Along came tourism
Until the mid-19th century, Pont-Aven, named after the river that runs through it, was known for its mills and its port. With the advent of the railways along came tourism and in the 1860s some American painters discovered the village. Word spread throughout the artistic community about its merits and in 1886 Paul Gauguin arrived for the first of several stays; in 1888 he met fellow artist Émile Bernard and the École de Pont-Aven art movement, which focused on colour and symbolism, was born.
See for yourself
The tourist office has a free leaflet of local sites associated with Gauguin, mainly the spots where he liked to paint. Works by the École de Pont-Aven can be seen in the Musée des Beaux-Arts, which also hosts exhibitions by contemporary artists.

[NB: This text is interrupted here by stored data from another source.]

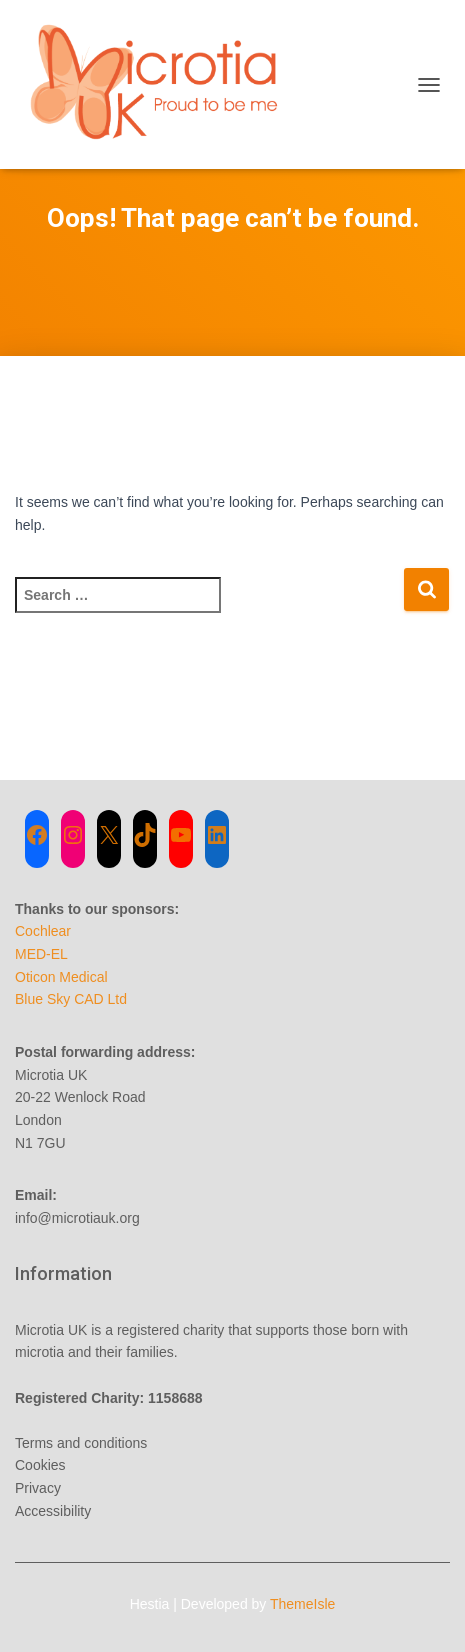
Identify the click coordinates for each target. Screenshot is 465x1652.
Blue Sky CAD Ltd (71, 999)
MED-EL (41, 954)
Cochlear (43, 931)
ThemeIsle (302, 1604)
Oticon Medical (61, 977)
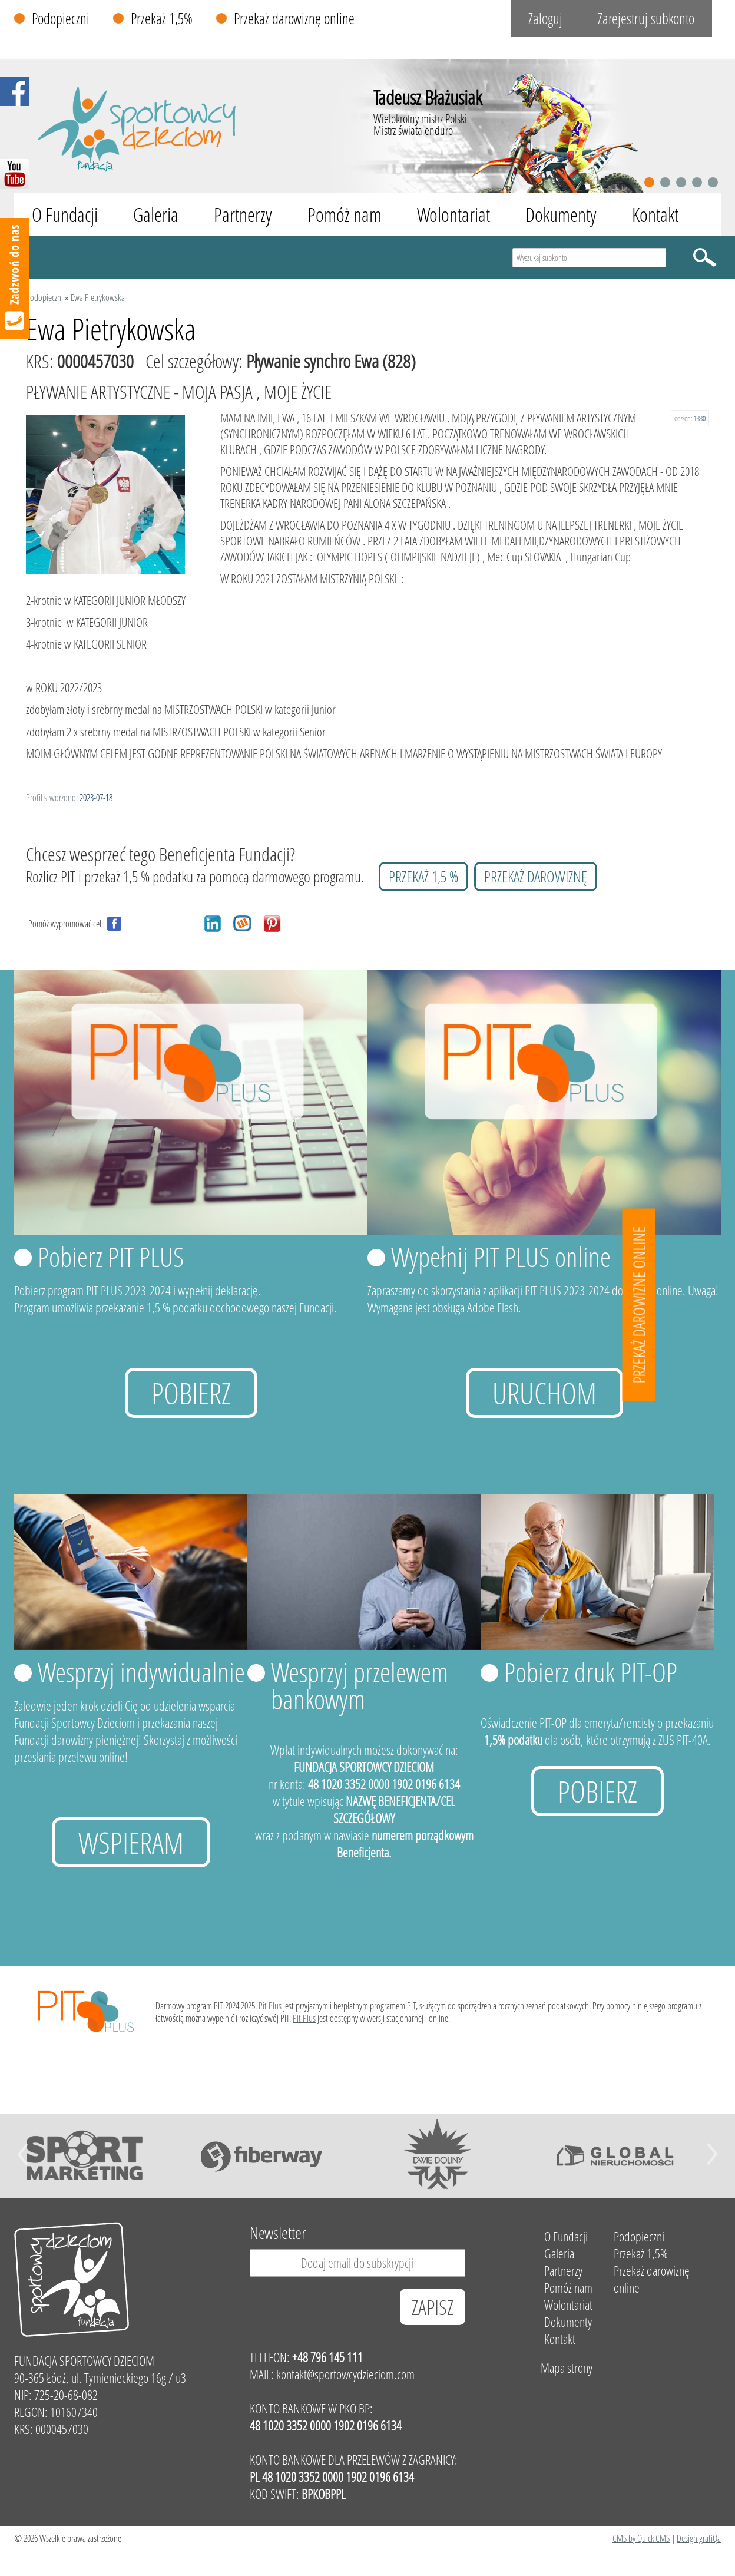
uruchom (544, 1393)
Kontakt (655, 214)
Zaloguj (545, 18)
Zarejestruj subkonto (646, 18)
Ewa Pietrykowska (98, 297)
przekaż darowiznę (535, 877)
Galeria (155, 214)
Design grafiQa (699, 2538)
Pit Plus (270, 2005)
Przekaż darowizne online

One of the loveliest walks in the area is the Promenade Xavier Grall, named after a famous writer who lived in the village, which runs alongside the river and is lined with beautiful plants and shrubs throughout the year. There is also a Promenade des Moulins, a trail around the remains of the village’s 15 watermills; they were concentrated here because of the Aven’s natural barrages in the form of huge granite boulders, which made the flow of water easier to control.
Take the biscuit
Pont-Aven has some very nice clothes and food shops and no visit would be complete without buying some galettes from Biscuiterie Traou Mad, where these butter biscuits (not pancakes) were invented in 1920.
The village is particularly lively on 1 August when the Fête des Fleurs d’Ajoncs (gorse flower festival) takes place; there’s Breton music and dancing plus regional food specialities and locals in traditional costume – the Pont-Aven dresses and hats are regarded as Brittany’s most attractive.